Identity Design
Various branding and logo designs
Art Direction | Visual Identity | Strategy
Some words of Wisdom from Sagi Haviv, a partner and designer at Chermayeff & Geismar & Haviv, a brand design firm behind many of the world’s most recognizable logos
What’s a Good Logo?
There are a lot of misconceptions about what logos should be or should look like. Many people feel a logo should be pretty, or say a lot about the company, or be well-liked. According to Sagi, these are just simply not true.
A good logo needs to be three things: appropriate, distinct and memorable, and simple. The magic happens when a logo is distinctive and simple. It needs to be recognizable and translatable across platforms. One way you could test the simplicity and distinctiveness of a logo is to try and draw it by hand from memory.

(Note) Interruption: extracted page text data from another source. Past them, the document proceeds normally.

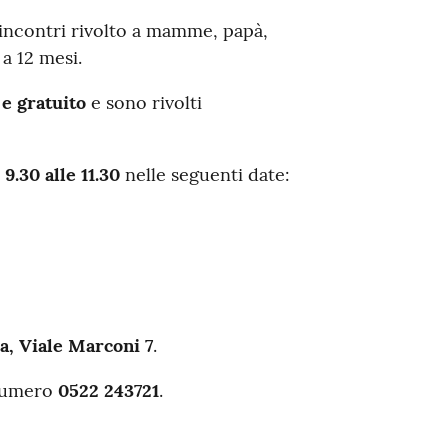
incontri rivolto a mamme, papà,
a 12 mesi.
 e gratuito
e sono rivolti
e
9.30 alle 11.30
nelle seguenti date:
a, Viale Marconi 7
.
 numero
0522 243721
.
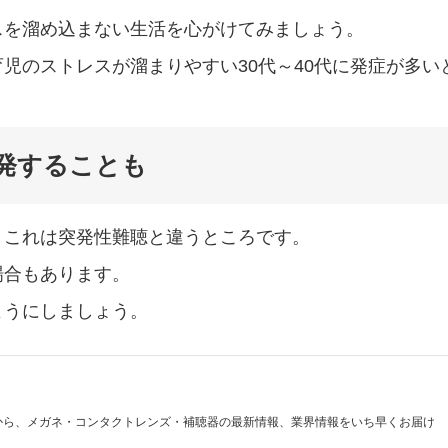
スを溜め込まない生活を心がけてみましょう。
児のストレスが溜まりやすい30代～40代に発症が多い
発することも
。これは突発性難聴と違うところです。
場合もあります。
ようにしましょう。
から、メガネ・コンタクトレンズ・補聴器の最新情報、業界情報をいち早くお届け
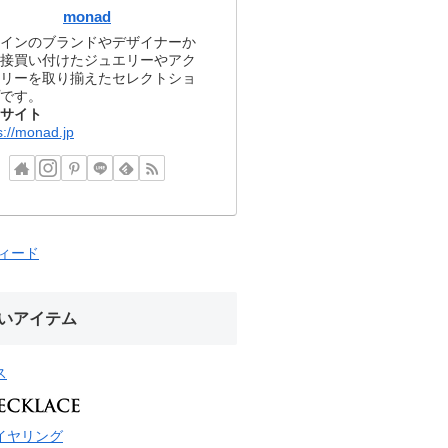
monad
インのブランドやデザイナーか
接買い付けたジュエリーやアク
リーを取り揃えたセレクトショ
です。
サイト
s://monad.jp
フィード
いアイテム
ス
イヤリング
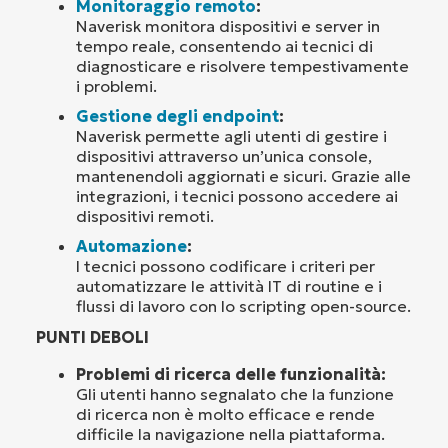
Monitoraggio remoto
:
Naverisk monitora dispositivi e server in
tempo reale, consentendo ai tecnici di
diagnosticare e risolvere tempestivamente
i problemi.
Gestione degli endpoint
:
Naverisk permette agli utenti di gestire i
dispositivi attraverso un’unica console,
mantenendoli aggiornati e sicuri. Grazie alle
integrazioni, i tecnici possono accedere ai
dispositivi remoti.
Automazione
:
I tecnici possono codificare i criteri per
automatizzare le attività IT di routine e i
flussi di lavoro con lo scripting open-source.
PUNTI DEBOLI
Problemi di ricerca delle funzionalità:
Gli utenti hanno segnalato che la funzione
di ricerca non è molto efficace e rende
difficile la navigazione nella piattaforma.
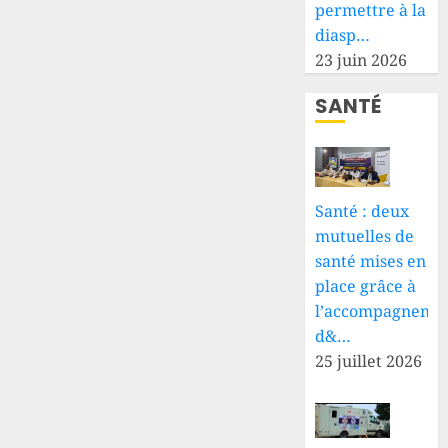
permettre à la
diasp…
23 juin 2026
SANTÉ
Santé : deux
mutuelles de
santé mises en
place grâce à
l’accompagneme
d&…
25 juillet 2026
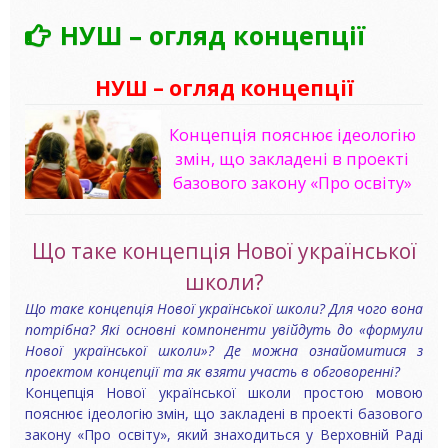
НУШ – огляд концепції
НУШ – огляд концепції
Концепція пояснює ідеологію
змін, що закладені в проекті
базового закону «Про освіту»
Що таке концепція Нової української
школи?
Що таке концепція Нової української школи? Для чого вона
потрібна
?
Які основні компоненти увійдуть до «формули
Нової української школи»
?
Де можна ознайомитися з
проектом концепції та як взяти участь в обговоренні
?
Концепція Нової української школи простою мовою
пояснює ідеологію змін, що закладені в проекті базового
закону «Про освіту», який знаходиться у Верховній Раді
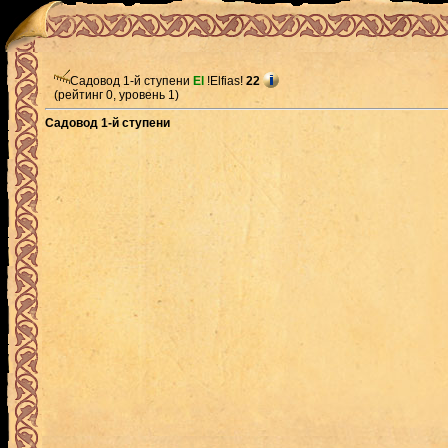
Садовод 1-й ступени
El
!Elfias!
22
(рейтинг 0, уровень 1)
Садовод 1-й ступени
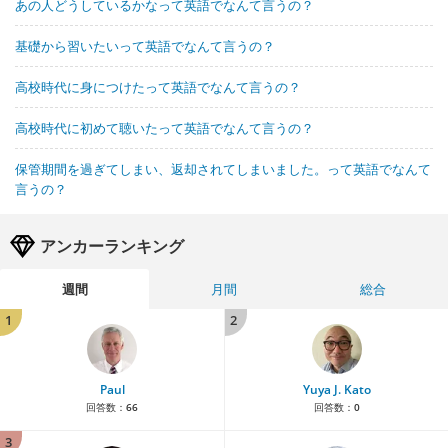
あの人どうしているかなって英語でなんて言うの？
基礎から習いたいって英語でなんて言うの？
高校時代に身につけたって英語でなんて言うの？
高校時代に初めて聴いたって英語でなんて言うの？
保管期間を過ぎてしまい、返却されてしまいました。って英語でなんて
言うの？
アンカーランキング
週間
月間
総合
1
2
Paul
Yuya J. Kato
回答数：
66
回答数：
0
3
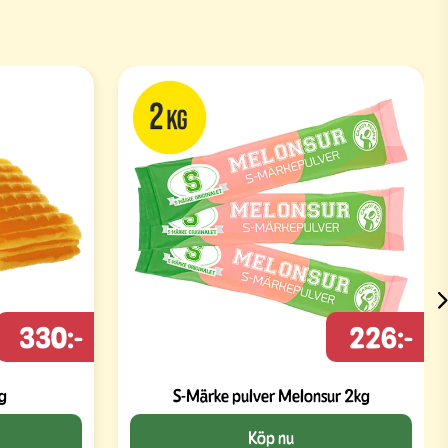
330:-
226:-
g
S-Märke pulver Melonsur 2kg
Köp nu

A bad logo, then, is rather complicated and out of tune with the brand’s personality. It’s not reflective of the company, and it tries to be too many things.
What a Logo Is, and What It Isn’t
A logo is not communication. It’s identification. It’s the period at the end of a sentence; not the sentence itself. This is why simplicity of the logo is so important.
The simpler a logo is, the more recognizable it becomes, and the easier it is for us to identify what company that logo represents. The point of the logo is that it endures over time.